------ Working data ------

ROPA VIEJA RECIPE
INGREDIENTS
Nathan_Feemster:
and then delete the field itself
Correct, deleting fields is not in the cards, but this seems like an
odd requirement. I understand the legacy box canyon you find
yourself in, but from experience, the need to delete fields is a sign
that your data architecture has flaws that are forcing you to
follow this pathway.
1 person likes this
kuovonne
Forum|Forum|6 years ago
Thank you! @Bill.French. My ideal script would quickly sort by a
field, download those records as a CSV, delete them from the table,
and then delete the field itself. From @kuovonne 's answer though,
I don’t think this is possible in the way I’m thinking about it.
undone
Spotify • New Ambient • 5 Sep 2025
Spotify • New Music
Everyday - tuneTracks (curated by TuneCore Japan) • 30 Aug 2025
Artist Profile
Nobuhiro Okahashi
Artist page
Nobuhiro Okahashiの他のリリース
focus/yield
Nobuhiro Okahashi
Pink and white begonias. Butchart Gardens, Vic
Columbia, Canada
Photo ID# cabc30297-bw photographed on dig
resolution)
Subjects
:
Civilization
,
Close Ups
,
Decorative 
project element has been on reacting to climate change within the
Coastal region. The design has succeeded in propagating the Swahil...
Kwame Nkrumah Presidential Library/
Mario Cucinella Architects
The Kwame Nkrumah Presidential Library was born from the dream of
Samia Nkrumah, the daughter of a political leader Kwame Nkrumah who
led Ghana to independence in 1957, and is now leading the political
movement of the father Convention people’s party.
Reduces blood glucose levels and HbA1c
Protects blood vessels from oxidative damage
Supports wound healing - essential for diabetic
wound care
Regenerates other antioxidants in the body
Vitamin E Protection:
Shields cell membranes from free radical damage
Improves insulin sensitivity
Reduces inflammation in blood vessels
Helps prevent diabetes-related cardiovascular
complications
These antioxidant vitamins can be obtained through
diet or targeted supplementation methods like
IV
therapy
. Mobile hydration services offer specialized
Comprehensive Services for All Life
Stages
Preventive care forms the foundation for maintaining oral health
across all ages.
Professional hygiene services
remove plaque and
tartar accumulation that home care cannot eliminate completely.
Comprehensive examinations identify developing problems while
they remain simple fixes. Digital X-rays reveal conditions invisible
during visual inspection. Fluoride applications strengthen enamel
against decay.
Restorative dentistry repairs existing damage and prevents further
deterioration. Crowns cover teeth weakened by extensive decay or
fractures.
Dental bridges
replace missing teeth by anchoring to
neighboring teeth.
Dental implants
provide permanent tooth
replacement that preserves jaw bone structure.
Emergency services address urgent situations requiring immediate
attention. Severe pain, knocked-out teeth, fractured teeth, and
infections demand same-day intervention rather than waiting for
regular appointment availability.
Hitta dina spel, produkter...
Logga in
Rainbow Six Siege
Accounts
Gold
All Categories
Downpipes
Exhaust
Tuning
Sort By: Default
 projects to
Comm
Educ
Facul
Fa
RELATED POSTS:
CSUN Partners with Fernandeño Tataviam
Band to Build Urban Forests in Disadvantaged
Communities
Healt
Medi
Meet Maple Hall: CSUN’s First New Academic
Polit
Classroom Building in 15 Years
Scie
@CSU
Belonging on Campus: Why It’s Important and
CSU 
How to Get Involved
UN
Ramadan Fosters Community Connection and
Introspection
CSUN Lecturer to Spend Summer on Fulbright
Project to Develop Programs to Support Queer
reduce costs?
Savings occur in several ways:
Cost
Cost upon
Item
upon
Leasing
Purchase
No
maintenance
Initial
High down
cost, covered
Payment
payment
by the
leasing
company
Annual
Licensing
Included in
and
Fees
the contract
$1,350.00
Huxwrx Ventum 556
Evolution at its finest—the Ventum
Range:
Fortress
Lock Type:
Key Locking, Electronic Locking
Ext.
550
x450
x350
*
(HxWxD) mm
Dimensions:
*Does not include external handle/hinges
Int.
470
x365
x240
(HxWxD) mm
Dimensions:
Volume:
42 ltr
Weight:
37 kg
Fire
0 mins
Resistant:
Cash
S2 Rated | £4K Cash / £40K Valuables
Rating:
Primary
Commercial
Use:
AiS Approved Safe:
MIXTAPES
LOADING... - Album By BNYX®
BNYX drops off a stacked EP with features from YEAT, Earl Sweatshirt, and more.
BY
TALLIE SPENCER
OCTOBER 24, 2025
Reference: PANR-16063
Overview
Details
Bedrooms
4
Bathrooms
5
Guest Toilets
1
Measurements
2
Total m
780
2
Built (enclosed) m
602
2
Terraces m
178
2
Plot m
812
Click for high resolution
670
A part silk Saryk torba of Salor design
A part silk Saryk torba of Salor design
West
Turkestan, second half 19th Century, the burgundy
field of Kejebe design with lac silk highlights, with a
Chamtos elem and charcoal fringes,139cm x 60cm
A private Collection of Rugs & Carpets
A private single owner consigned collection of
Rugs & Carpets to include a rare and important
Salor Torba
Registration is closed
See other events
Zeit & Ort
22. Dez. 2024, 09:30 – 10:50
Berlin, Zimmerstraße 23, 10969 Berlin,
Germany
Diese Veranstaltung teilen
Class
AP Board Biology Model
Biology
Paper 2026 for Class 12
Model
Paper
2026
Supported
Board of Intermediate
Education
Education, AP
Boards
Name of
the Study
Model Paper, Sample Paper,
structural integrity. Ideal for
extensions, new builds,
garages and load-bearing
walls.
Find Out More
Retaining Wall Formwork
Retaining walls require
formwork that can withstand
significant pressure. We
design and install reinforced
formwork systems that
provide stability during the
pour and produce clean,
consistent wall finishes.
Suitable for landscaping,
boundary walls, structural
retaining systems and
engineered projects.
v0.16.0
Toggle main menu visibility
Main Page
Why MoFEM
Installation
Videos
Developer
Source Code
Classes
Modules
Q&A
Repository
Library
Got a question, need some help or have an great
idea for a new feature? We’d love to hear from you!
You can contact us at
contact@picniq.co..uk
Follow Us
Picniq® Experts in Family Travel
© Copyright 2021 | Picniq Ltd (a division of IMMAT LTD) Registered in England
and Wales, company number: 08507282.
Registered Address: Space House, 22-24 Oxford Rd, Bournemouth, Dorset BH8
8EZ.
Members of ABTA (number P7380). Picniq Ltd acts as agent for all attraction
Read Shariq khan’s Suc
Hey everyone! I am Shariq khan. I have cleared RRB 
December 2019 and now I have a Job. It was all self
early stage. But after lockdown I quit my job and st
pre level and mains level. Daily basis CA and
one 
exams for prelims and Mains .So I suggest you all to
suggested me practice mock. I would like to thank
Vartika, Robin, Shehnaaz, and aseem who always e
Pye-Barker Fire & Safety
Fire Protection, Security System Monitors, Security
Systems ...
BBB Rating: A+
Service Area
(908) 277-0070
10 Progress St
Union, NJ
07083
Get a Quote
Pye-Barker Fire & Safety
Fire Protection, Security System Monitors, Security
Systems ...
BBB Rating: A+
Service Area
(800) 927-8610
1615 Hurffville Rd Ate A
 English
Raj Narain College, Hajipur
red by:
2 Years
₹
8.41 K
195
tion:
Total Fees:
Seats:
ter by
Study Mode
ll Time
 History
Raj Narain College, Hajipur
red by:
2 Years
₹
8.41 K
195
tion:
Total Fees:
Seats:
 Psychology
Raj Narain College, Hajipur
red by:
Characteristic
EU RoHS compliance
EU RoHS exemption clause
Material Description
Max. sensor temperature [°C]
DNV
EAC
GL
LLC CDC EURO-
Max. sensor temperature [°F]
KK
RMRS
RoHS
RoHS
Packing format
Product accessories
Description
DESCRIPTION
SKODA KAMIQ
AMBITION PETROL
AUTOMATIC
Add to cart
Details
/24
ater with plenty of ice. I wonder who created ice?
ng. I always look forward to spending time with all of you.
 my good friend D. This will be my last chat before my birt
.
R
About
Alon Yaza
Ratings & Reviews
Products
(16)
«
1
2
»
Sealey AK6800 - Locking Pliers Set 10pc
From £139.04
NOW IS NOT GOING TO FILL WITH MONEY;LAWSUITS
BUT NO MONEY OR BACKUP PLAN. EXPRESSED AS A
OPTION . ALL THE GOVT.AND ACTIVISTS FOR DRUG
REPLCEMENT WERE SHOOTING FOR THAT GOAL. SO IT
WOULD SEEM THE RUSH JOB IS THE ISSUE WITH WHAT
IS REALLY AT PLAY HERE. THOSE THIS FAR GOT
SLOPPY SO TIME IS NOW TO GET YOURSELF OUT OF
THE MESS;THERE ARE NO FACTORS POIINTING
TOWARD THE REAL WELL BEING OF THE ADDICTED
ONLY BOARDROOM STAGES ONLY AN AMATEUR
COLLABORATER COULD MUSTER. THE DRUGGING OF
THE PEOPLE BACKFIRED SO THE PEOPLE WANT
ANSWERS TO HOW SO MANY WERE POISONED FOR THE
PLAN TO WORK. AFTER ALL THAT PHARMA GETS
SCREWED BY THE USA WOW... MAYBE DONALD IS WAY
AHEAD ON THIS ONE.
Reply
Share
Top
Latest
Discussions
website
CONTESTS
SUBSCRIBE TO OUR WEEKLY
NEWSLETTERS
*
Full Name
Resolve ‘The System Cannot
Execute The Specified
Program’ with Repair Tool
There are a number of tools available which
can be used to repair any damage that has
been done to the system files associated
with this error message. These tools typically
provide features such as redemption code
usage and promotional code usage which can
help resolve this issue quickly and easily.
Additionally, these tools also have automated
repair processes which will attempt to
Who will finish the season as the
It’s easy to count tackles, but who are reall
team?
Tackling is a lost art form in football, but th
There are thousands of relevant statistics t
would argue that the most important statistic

------

◆ The task ◆
Return a word-for-word copy of the lines from the beginning of the listing to the line holding "remove plaque and", both kept.

◆ Expected output ◆
ROPA VIEJA RECIPE
INGREDIENTS
Nathan_Feemster:
and then delete the field itself
Correct, deleting fields is not in the cards, but this seems like an
odd requirement. I understand the legacy box canyon you find
yourself in, but from experience, the need to delete fields is a sign
that your data architecture has flaws that are forcing you to
follow this pathway.
1 person likes this
kuovonne
Forum|Forum|6 years ago
Thank you! @Bill.French. My ideal script would quickly sort by a
field, download those records as a CSV, delete them from the table,
and then delete the field itself. From @kuovonne 's answer though,
I don’t think this is possible in the way I’m thinking about it.
undone
Spotify • New Ambient • 5 Sep 2025
Spotify • New Music
Everyday - tuneTracks (curated by TuneCore Japan) • 30 Aug 2025
Artist Profile
Nobuhiro Okahashi
Artist page
Nobuhiro Okahashiの他のリリース
focus/yield
Nobuhiro Okahashi
Pink and white begonias. Butchart Gardens, Vic
Columbia, Canada
Photo ID# cabc30297-bw photographed on dig
resolution)
Subjects
:
Civilization
,
Close Ups
,
Decorative 
project element has been on reacting to climate change within the
Coastal region. The design has succeeded in propagating the Swahil...
Kwame Nkrumah Presidential Library/
Mario Cucinella Architects
The Kwame Nkrumah Presidential Library was born from the dream of
Samia Nkrumah, the daughter of a political leader Kwame Nkrumah who
led Ghana to independence in 1957, and is now leading the political
movement of the father Convention people’s party.
Reduces blood glucose levels and HbA1c
Protects blood vessels from oxidative damage
Supports wound healing - essential for diabetic
wound care
Regenerates other antioxidants in the body
Vitamin E Protection:
Shields cell membranes from free radical damage
Improves insulin sensitivity
Reduces inflammation in blood vessels
Helps prevent diabetes-related cardiovascular
complications
These antioxidant vitamins can be obtained through
diet or targeted supplementation methods like
IV
therapy
. Mobile hydration services offer specialized
Comprehensive Services for All Life
Stages
Preventive care forms the foundation for maintaining oral health
across all ages.
Professional hygiene services
remove plaque and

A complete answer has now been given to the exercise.